Reducing the mandated bank reserves will free up more cash in the financial system, as lenders can now deploy more funds for lending and investments.
The RRR is currently at 18%, down from 20% previously after two cuts which took effect earlier this year. BSP Governor Nestor A. Espenilla, Jr. has said they will go back to trimming reserve requirements next year, in line with his goal of bringing it down to single-digit level by the end of his term as central bank chief.
On the other hand, BPI lead economist Emilio S. Neri, Jr. said the central bank will likely prioritize “structural reforms” to boost money supply before actual interest rate cuts.

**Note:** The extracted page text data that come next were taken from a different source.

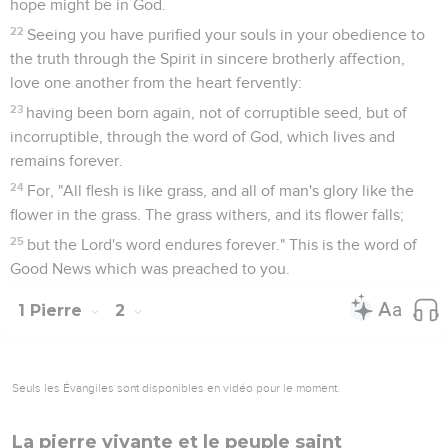
hope might be in God.
22
Seeing you have purified your souls in your obedience to
the truth through the Spirit in sincere brotherly affection,
love one another from the heart fervently:
23
having been born again, not of corruptible seed, but of
incorruptible, through the word of God, which lives and
remains forever.
24
For, "All flesh is like grass, and all of man's glory like the
flower in the grass. The grass withers, and its flower falls;
25
but the Lord's word endures forever." This is the word of
Good News which was preached to you.
1 Pierre
2
Seuls les Évangiles sont disponibles en vidéo pour le moment.
La pierre vivante et le peuple saint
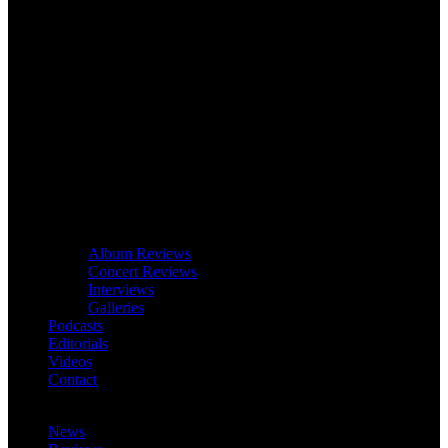
Album Reviews
Concert Reviews
Interviews
Galleries
Podcasts
Editorials
Videos
Contact
News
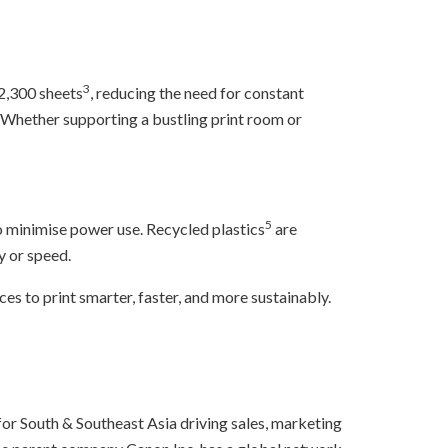
3
 2,300 sheets
, reducing the need for constant
Whether supporting a bustling print room or
5
 minimise power use. Recycled plastics
are
y or speed.
 to print smarter, faster, and more sustainably.
for South & Southeast Asia driving sales, marketing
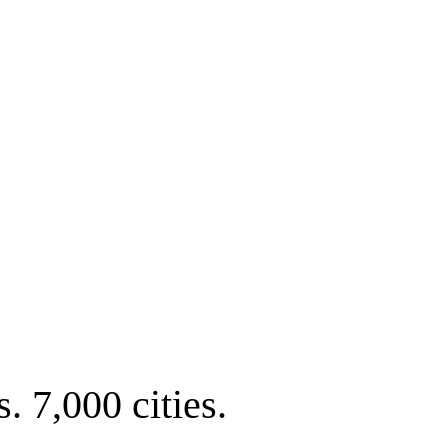
. 7,000 cities.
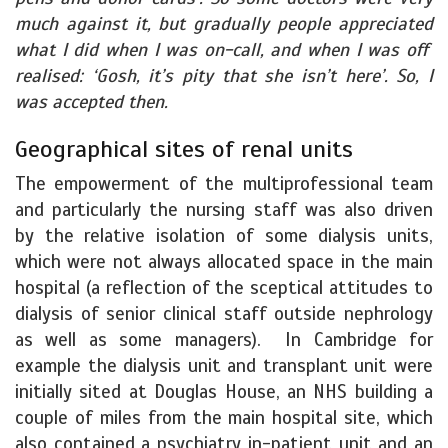
much against it, but gradually people appreciated
what I did when I was on-call, and when I was off
realised: ‘Gosh, it’s pity that she isn’t here’. So, I
was accepted then.
Geographical sites of renal units
The empowerment of the multiprofessional team
and particularly the nursing staff was also driven
by the relative isolation of some dialysis units,
which were not always allocated space in the main
hospital (a reflection of the sceptical attitudes to
dialysis of senior clinical staff outside nephrology
as well as some managers). In Cambridge for
example the dialysis unit and transplant unit were
initially sited at Douglas House, an NHS building a
couple of miles from the main hospital site, which
also contained a psychiatry in-patient unit and an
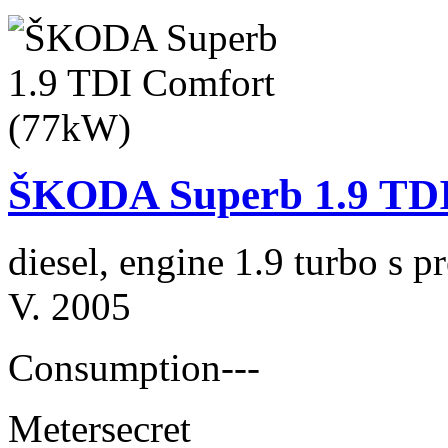
ŠKODA Superb 1.9 TDI
diesel, engine 1.9 turbo s
V. 2005
Consumption
---
Meter
secret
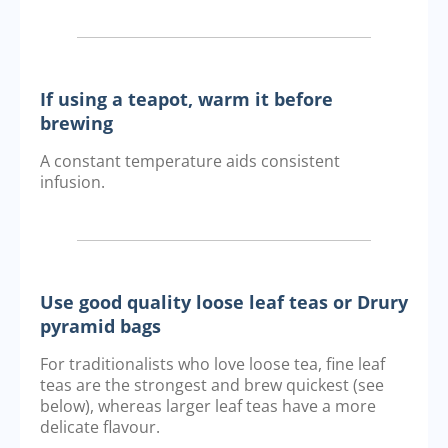
If using a teapot, warm it before
brewing
A constant temperature aids consistent
infusion.
Use good quality loose leaf teas or Drury
pyramid bags
For traditionalists who love loose tea, fine leaf
teas are the strongest and brew quickest (see
below), whereas larger leaf teas have a more
delicate flavour.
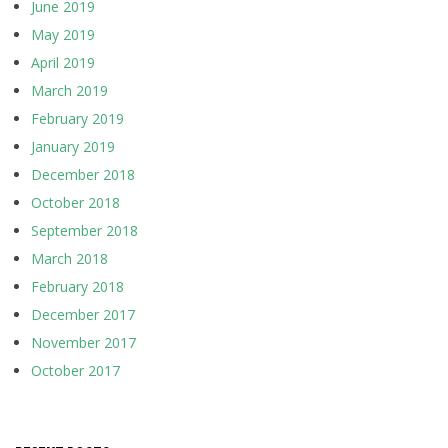
June 2019
May 2019
April 2019
March 2019
February 2019
January 2019
December 2018
October 2018
September 2018
March 2018
February 2018
December 2017
November 2017
October 2017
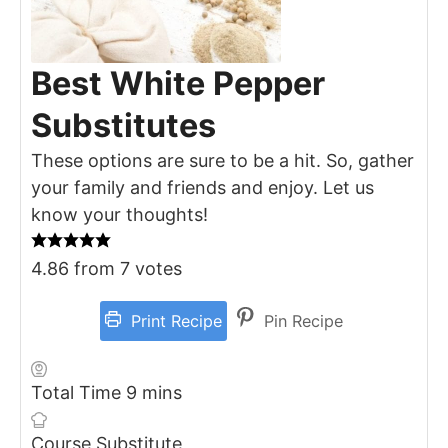
Best White Pepper
Substitutes
These options are sure to be a hit. So, gather
your family and friends and enjoy. Let us
know your thoughts!
4.86
from
7
votes
Print Recipe
Pin Recipe
minutes
Total Time
9
mins
Course
Substitute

“In particular, a reduction in the reserve requirement ratio will likely be the next policy move of the BSP in mid-2019. We expect the central bank to cut the RRR by at least 2% next year,” Mr. Neri said in a separate commentary.
The bank analyst noted that the pressure to raise rates “has gone down significantly,” but added that rate cuts may not be introduced just yet to give time for the central bank to replenish its gross international reserves and anchor the peso-dollar rate.
On the other hand, Sanjay Mathur of ANZ Research had a less dovish view, saying that the BSP’s rate tightening cycle has ended as policy makers “conveyed greater confidence” that inflation will return to below four percent sooner.
BSP Assistant Governor Francisco G. Dakila, Jr. said on Thursday that they now expect inflation to return to below 4% by the end of the first quarter of 2019, versus their previous forecast of being above-target during the first semester.
However, Fitch Solutions said they still expect rate hikes worth 50 bps in 2019 as inflation is likely to remain above-target, despite latest pronouncements made by central bank officials.
“Although the primary objective of the BSP is price stability, we believe that further rate hikes will be necessary to address the negative real interest differential against the US, in order to reduce downside pressure on the peso,” the unit of Fitch Group said in a report.
The policy-setting Monetary Board will hold their next review on Feb. 7, 2019.